Inevitably, though, the success of some of the top-performers is less about technology and more about its creative application. Take Bill Me Later, number six in the list with three-year growth of 8,650 per cent, revenue of $53.6m and 100 employees. It provides an online billing system that eases consumer concerns about entering credit card details over the internet by using purchasers' birth dates and part of their social security number. As its name implies, consumers also get billed later, which definitely helps get them excited.

And good ideas don't have to be ground-breaking ideas either.
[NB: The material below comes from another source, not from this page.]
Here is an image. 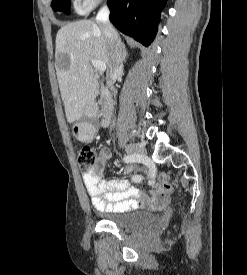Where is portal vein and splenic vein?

Position number 34 in Inc.s' list is held by a company that sells software for medical practice billing and record-keeping, and brings in revenue of $38.2m in the process. Likewise, TaxStream, which makes accounting software for large public companies, comes in at 51.

Finally, if you're of a creative bent, take comfort from the fact that style can indeed win over substance. The consumer products field is led by one of last year's listed firms, Digital Lifestyle Outfitters, which makes a range of accessories, including cases, for iPods and other handhelds, and was recently bought out. No mystery there about the cause of its success - although with revenue of $98.6m and just 70 employees, it definitely fits into the 'wish I'd thought of it first' category.